In addition to the gross changes surrounding α4, the two activity states exhibit smaller structural differences at the level of individual residues. One such difference is seen in the conserved amino-acid pair Thr79 and Tyr98. These correspond to the so-called switch residues, which favor different conformations in inactive versus activated receiver-domain structures (Gao et al., 2019[Gao, R., Bouillet, S. & Stock, A. M. (2019). Annu. Rev. Microbiol. 73, 175-197.]). Phosphorylation of Asp51 drives the conformational equilibrium towards a structure in which the side chain of Thr79 has moved towards the active site and formed a hydrogen bond with an O atom of the phosphoryl group. At the same time, Tyr98 rotates its side chain upwards to fill the space that had been occupied by Thr79 (Fig. 5[link]a). In this activated conformer, Tyr98 is stabilized by hydrogen bonding to the backbone carbonyl of Ala81 located in the β4–α4 loop. It is not clear which inactive-state interactions, if any, are disrupted by this movement of Tyr98, since the lack of density for α4 prevents potential interactors from being identified. However, it is clear that in the inactive state α4 cannot occupy the same position that it does in the activated state, because the side chain of Tyr98 would clash with the helical backbone, as shown in Fig. 5[link](b).

[Figure 5]
Figure 5
Structural changes associated with activation. (a) Changes in the switch residues. Inactive VanRSc is shown in yellow and activated VanRSc is shown in slate blue. (b) Superposition of α4–β5–α5 in the inactive and activated states highlights the side-chain movements of polar interface residues, notably Arg111 and Arg118. (c) Stereoview of a mock dimer interface produced by superposing the inactive structure onto the activated structure. The resulting two inactive-state protomers are shown in green and yellow. Side-chain conformations in the inactive state are incompatible with the activated-state dimer interface: Arg111 and Tyr98 are too far apart to interact, as are Arg118 and Asp96. Additionally, the inactive-state conformation of Arg118 would clash with its symmetry mate.
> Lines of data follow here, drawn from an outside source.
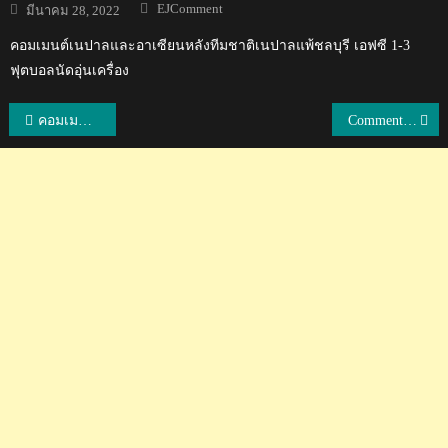
Author
Posted
EJComment
มีนาคม 28, 2022
on
คอมเมนต์เนปาลและอาเซียนหลังทีมชาติเนปาลแพ้ชลบุรี เอฟซี 1-3
ฟุตบอลนัดอุ่นเครื่อง
แนะแนว
คอมเมนต์แฟนบอลอินเดียหลังอยู่กลุ่มเดียวกับไทยในเอเชียน คัพ 2019
Comment แฟนบอลกัมพูชาในช่วงการแข่งขันระหว่างทีมหญิง U16 กัมพูชา vs U16 ไทย
เรื่อง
VanRSc does not form a dimer in the inactive state, and we reasoned that the transition from inactive monomer to activated dimer is likely to involve rearrangements of residues that create the α4–β5–α5 dimer interface. After superposition of the inactive and activated structures, we analyzed the positions of the residues that form the interface. When going from the inactive to the activated state, the side chains of Arg111 and Arg118 rotate in order to interact with the backbone carbonyls of Tyr98 and Asp96, respectively. If Arg118 did not move in this way, it would clash with its symmetry mate in the other half of the dimer (Fig. 5[link]c). Residues on α4 that contribute to the dimer interface (Ala88, Phe91 and Lys87) must also move in the shift from the inactive to the activated conformation, but the precise nature of these motions remains unknown, since α4 is disordered in the inactive state. However, it is likely that the interactions made by these three residues serve to stabilize α4 in its disorder-to-order transition.
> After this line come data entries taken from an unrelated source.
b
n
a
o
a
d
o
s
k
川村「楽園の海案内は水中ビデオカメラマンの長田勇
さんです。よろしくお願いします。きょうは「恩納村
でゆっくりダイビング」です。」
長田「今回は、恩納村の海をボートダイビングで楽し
Since activation of the response regulator promotes binding of its effector domain to its DNA target, we next compared the DNA-binding domains of VanRSc in the inactive and activated states. The conformations of the DNA-binding domains are similar in these two activity states, with an r.m.s.d. of 0.96 Å for all Cα atoms (Fig. 4[link]b). The most significant difference between the two conformations is the position of the α7–α8 loop. The conformation of this loop varies substantially in different response-regulator structures, which may reflect an inherent flexibility that allows optimal fitting at the protein–DNA interface (Robinson et al., 2003[Robinson, V. L., Wu, T. & Stock, A. M. (2003). J. Bacteriol. 185, 4186-4194.]).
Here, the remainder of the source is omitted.